[Stored data entries]
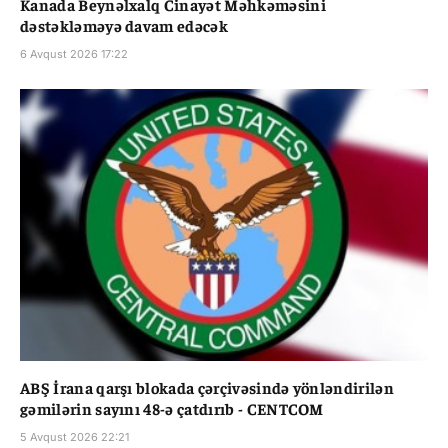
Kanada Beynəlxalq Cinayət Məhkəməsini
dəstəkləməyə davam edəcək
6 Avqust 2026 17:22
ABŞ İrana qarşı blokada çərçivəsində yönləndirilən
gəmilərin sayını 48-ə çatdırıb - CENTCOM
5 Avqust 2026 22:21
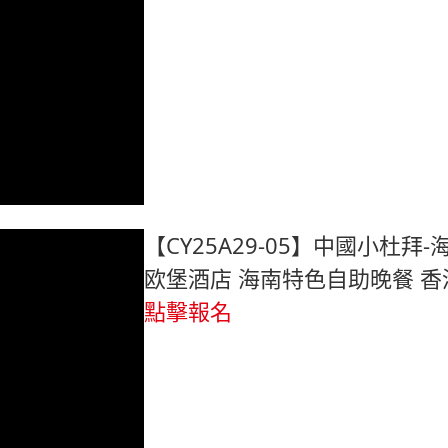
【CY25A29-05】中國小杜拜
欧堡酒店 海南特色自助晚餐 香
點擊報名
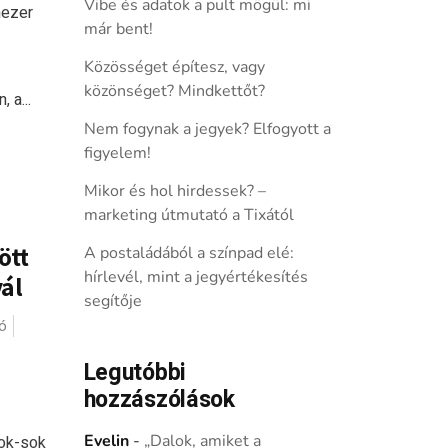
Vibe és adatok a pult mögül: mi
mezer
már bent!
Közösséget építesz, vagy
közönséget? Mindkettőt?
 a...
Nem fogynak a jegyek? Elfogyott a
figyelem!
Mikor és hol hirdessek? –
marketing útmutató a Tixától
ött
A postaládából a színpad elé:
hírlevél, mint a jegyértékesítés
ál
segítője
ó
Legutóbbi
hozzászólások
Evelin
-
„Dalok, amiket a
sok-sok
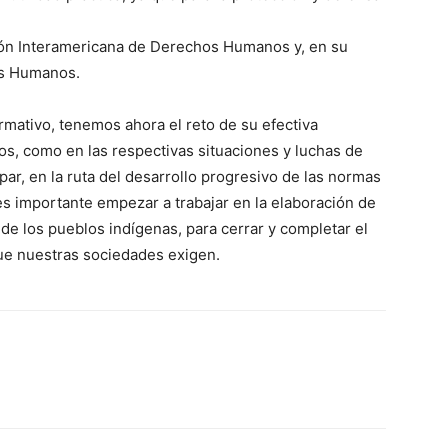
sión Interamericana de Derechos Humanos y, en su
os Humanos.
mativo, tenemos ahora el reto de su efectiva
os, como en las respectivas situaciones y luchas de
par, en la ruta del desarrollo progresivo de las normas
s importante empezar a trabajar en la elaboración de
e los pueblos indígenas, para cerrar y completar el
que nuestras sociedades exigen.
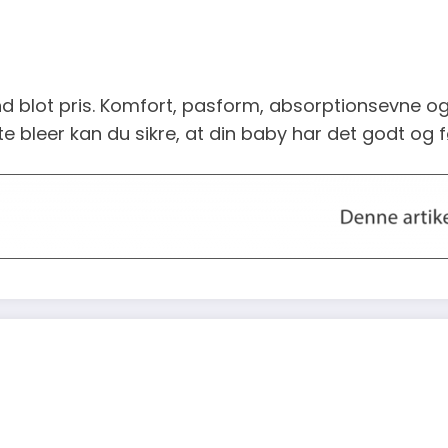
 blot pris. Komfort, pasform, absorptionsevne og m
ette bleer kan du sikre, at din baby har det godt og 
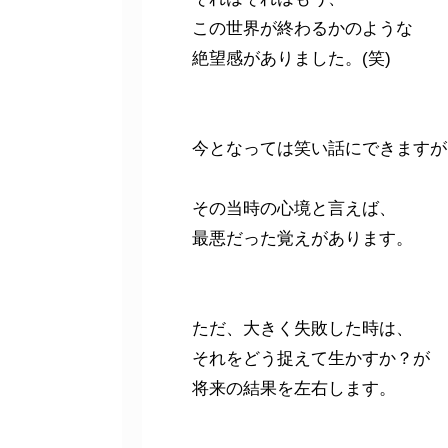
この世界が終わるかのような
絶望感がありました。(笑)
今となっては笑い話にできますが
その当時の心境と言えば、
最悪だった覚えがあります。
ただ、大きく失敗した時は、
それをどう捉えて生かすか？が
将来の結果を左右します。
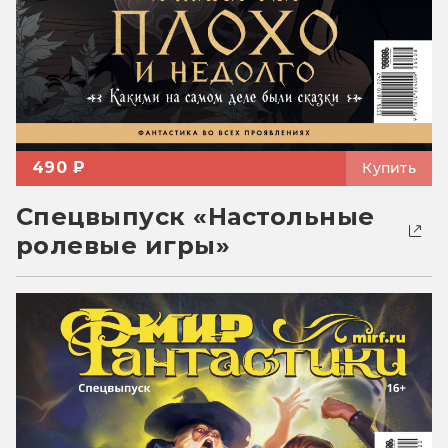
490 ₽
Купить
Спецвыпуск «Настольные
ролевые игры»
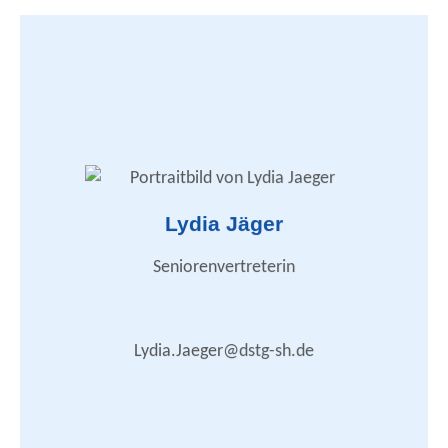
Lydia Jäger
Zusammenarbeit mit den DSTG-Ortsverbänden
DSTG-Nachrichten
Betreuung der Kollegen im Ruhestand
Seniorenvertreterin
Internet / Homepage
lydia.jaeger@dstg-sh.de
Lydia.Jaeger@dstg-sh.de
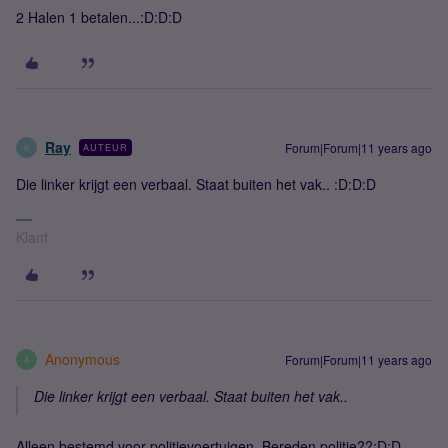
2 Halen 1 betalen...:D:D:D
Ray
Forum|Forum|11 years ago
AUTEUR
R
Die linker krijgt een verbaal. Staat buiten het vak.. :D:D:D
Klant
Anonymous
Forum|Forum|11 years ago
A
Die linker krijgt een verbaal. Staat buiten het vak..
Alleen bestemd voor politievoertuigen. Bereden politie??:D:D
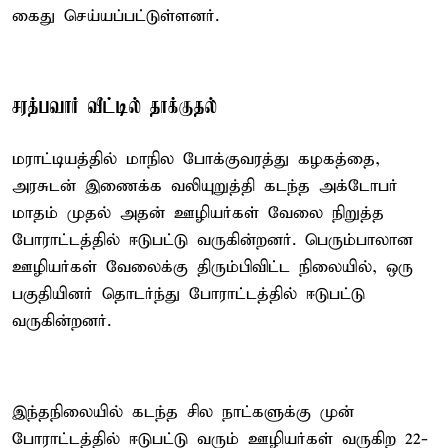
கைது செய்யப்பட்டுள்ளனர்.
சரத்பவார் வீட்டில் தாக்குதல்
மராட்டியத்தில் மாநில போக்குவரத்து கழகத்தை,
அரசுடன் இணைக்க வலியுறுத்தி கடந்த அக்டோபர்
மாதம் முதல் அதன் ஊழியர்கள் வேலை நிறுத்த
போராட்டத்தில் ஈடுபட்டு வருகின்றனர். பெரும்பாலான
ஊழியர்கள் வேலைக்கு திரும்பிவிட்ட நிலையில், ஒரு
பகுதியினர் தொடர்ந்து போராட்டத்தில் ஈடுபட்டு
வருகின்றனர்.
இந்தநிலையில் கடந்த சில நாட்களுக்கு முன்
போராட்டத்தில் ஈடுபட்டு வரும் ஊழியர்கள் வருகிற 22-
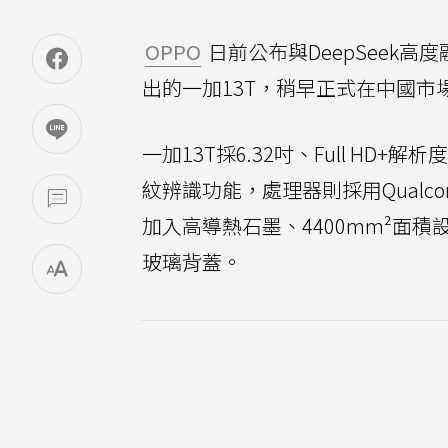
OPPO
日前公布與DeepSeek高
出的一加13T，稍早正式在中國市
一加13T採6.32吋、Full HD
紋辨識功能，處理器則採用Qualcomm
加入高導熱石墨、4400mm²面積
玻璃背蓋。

==

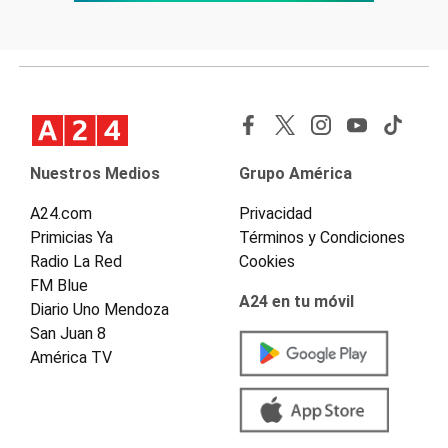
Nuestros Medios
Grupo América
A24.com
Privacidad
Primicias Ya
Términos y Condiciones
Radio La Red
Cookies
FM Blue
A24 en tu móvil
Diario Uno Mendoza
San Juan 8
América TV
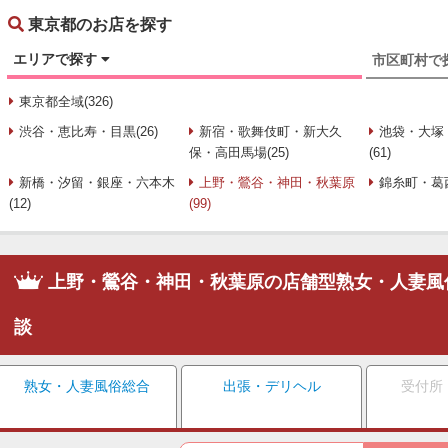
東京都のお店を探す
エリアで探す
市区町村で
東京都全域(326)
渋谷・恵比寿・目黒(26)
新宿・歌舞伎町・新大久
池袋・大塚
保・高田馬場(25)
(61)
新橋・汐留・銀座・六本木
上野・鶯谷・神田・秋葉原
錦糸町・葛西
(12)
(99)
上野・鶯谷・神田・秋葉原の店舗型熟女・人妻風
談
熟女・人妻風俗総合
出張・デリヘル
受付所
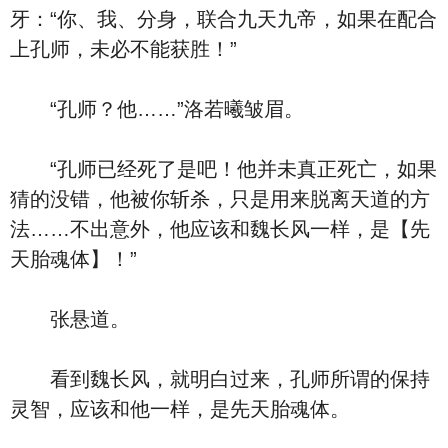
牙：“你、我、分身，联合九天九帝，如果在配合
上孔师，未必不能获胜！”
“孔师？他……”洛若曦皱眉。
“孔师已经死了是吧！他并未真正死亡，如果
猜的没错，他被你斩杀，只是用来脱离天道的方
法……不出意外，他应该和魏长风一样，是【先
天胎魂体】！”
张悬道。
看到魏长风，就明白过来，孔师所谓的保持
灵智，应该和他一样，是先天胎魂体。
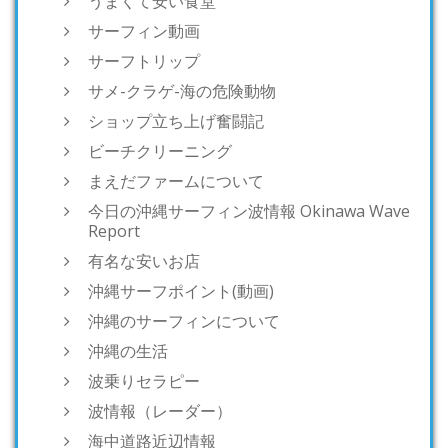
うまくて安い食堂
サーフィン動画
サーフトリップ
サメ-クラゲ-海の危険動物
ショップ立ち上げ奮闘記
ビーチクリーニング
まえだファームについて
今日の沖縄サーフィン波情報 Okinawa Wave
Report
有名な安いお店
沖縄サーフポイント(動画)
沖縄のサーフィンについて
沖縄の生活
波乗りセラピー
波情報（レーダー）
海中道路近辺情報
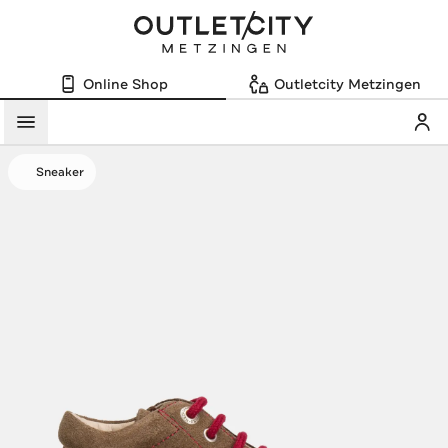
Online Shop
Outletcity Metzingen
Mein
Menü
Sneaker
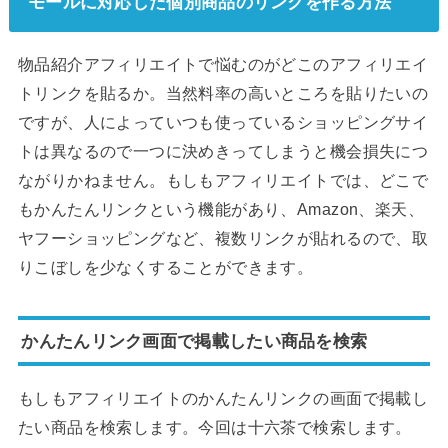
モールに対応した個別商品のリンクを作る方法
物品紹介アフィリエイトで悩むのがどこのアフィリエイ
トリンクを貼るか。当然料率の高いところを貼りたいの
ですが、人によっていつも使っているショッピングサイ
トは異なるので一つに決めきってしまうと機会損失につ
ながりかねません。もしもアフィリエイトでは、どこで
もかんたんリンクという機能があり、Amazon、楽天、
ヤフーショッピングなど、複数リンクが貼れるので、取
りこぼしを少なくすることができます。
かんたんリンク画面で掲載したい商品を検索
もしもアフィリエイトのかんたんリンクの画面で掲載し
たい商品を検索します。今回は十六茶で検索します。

==

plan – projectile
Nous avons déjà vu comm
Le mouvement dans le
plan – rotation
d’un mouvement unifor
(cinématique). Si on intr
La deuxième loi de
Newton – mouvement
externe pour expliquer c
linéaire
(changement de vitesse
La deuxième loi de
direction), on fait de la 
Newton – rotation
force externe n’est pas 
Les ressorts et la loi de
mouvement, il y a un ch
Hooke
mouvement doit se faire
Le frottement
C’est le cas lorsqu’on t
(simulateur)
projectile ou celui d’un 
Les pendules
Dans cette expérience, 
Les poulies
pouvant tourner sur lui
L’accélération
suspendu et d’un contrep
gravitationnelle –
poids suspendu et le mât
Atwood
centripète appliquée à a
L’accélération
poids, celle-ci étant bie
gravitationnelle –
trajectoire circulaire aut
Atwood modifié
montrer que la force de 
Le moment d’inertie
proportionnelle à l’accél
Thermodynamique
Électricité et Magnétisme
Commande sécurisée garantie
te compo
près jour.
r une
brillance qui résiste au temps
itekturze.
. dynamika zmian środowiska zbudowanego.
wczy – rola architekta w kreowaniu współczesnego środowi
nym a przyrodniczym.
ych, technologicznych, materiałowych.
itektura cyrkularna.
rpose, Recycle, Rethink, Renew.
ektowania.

> Exercise requirements:
Filter the records down to the lines that contain the string "verbaal", and copy those lines.

> Solution to the problem:
Die linker krijgt een verbaal. Staat buiten het vak.. :D:D:D
Die linker krijgt een verbaal. Staat buiten het vak..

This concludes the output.